Cinquant’anni di palcoscenico, espressione artistica e inclusione sociale. La Compagnia Teatrale “Il Ciclope” dell’ENS Palermo celebra un traguardo importante: mezzo secolo di attività dedicata alla promozione della cultura e della lingua dei segni attraverso il teatro. Sabato 27 giugno, nella cornice di Villa Niscemi, andrà in scena un evento celebrativo riservato che ripercorrerà la storia di una realtà unica nel panorama italiano ed europeo, capace di trasformare l’arte in uno strumento di comunicazione universale.
Fondata nel 1976 da un gruppo di giovani appartenenti all’Ente Nazionale Sordi di Palermo, la compagnia è nata con l’obiettivo di dare voce – attraverso il linguaggio del corpo, dei gesti e delle emozioni – alle persone sorde. In questi cinquant’anni, Il Ciclope ha costruito un percorso artistico che ha saputo superare confini geografici e culturali, portando i propri spettacoli ben oltre la Sicilia.

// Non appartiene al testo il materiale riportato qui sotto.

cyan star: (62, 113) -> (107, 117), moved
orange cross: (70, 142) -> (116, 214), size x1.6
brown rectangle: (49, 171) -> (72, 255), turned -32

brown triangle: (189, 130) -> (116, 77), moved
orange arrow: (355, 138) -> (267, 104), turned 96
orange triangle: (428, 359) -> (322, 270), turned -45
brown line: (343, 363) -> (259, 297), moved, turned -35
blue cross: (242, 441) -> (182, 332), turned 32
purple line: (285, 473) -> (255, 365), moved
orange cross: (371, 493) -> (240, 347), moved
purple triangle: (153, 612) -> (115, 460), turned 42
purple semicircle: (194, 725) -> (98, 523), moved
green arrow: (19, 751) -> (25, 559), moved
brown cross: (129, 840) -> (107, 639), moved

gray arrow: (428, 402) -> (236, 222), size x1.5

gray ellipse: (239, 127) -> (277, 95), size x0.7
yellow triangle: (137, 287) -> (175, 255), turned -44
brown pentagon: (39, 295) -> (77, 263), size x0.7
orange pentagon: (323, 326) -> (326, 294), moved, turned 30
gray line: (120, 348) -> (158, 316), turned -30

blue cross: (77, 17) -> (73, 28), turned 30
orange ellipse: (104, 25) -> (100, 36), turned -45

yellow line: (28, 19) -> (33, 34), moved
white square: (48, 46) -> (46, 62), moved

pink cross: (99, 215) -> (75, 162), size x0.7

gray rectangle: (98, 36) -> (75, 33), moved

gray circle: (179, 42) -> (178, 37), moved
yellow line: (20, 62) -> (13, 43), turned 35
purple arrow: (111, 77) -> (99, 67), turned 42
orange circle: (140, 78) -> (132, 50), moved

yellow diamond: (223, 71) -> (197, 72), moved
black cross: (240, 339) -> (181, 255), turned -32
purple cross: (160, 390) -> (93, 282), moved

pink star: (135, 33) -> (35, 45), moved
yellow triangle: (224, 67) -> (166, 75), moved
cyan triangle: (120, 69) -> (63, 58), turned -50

Una storia che parte da Palermo e arriva nel mondo
L’appuntamento di Villa Niscemi, patrocinato dal Comune di Palermo, rappresenterà l’occasione per celebrare una lunga storia di successi. Alla manifestazione prenderanno parte rappresentanti delle istituzioni cittadine e del mondo associativo legato alla comunità sorda. Il nome della compagnia richiama la figura mitologica del Ciclope e racchiude una forte valenza simbolica. L’idea è quella di trasformare ciò che viene comunemente percepito come un limite in una risorsa. Per le persone sorde, infatti, occhi, mani e corpo diventano strumenti privilegiati di comunicazione, capaci di raccontare storie e suscitare emozioni senza bisogno delle parole. Un concetto che si riflette anche nel logo della compagnia, dove il Ciclope si fonde con la Trinacria, simbolo identitario della Sicilia.

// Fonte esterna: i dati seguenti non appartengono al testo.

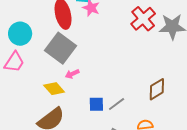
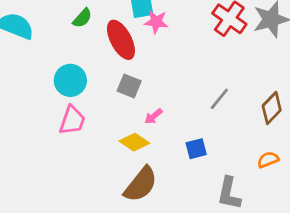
gray square: (60, 48) -> (129, 86), size x0.6
gray line: (117, 104) -> (219, 99), moved

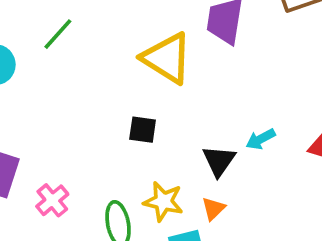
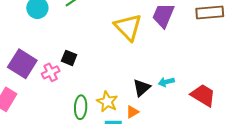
black square: (143, 130) -> (69, 58), moved
pink cross: (52, 200) -> (51, 72), moved

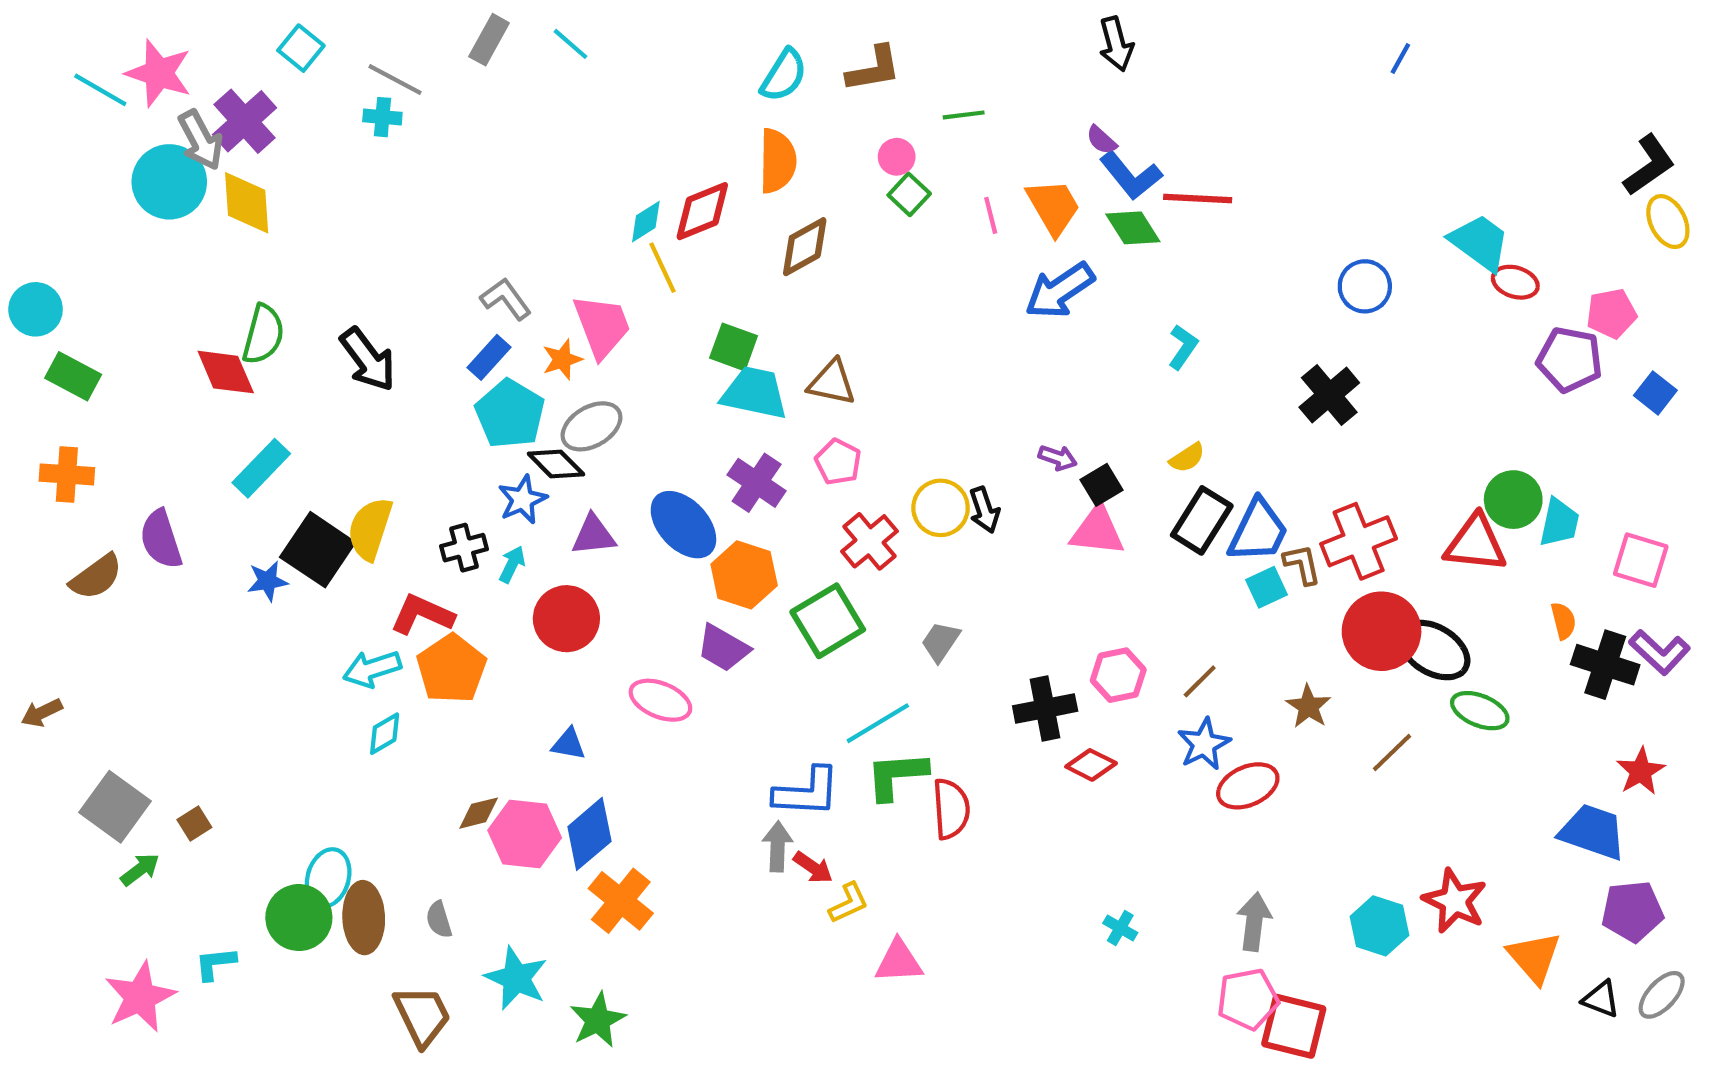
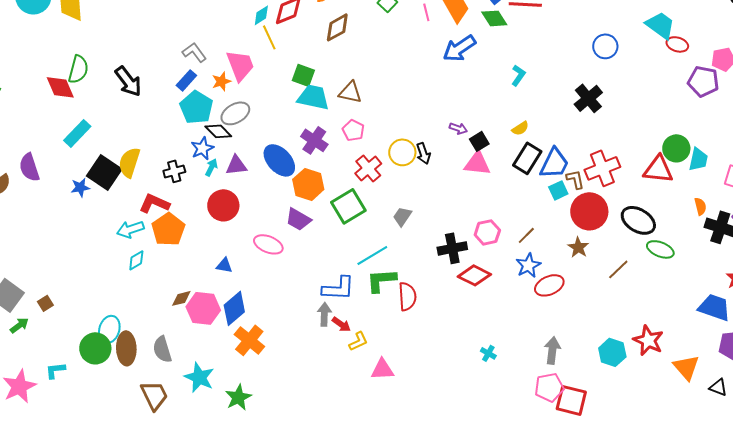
cyan arrow: (512, 564) -> (211, 167), moved
red circle: (1382, 631) -> (589, 211), moved
red diamond: (1091, 765) -> (474, 275), size x1.4
gray semicircle: (439, 920) -> (162, 349), size x1.5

Dai festival internazionali al dialogo con il teatro giapponese
Nel corso della sua attività, Il Ciclope ha partecipato a numerose rassegne e festival in Italia e all’estero, rappresentando Palermo e la Sicilia in importanti contesti culturali internazionali. Tra le esperienze più significative figurano le esibizioni a Barcellona e Helsinki, che hanno contribuito a consolidare la reputazione della compagnia nel panorama teatrale dedicato all’inclusione. Particolarmente significativa è stata anche la collaborazione con il teatro “Noh” giapponese, una delle forme sceniche più antiche e raffinate del mondo. Un incontro tra culture e linguaggi differenti che ha dimostrato come il teatro possa diventare un terreno comune di dialogo e condivisione, indipendentemente dalle barriere linguistiche o sensoriali.
Nasce “Ciclope-Ciak”, il teatro incontra il cinema
Le celebrazioni per il cinquantesimo anniversario non guardano soltanto al passato, ma aprono una nuova fase per la compagnia. Tra le novità annunciate c’è infatti la nascita di “Ciclope-Ciak”, progetto dedicato alla produzione di cortometraggi in Lingua dei Segni Italiana (LIS). L’iniziativa punta ad ampliare gli strumenti espressivi della compagnia, affiancando al teatro il linguaggio audiovisivo e offrendo nuove opportunità creative agli artisti sordi. Un percorso che conferma la volontà del gruppo di continuare a innovare, mantenendo vivo lo spirito che lo ha accompagnato fin dalla sua fondazione.
Dopo cinquant’anni di attività, Il Ciclope continua così a rappresentare un punto di riferimento per la cultura inclusiva, dimostrando come il teatro possa essere uno spazio aperto a tutti, capace di unire persone, esperienze e sensibilità diverse.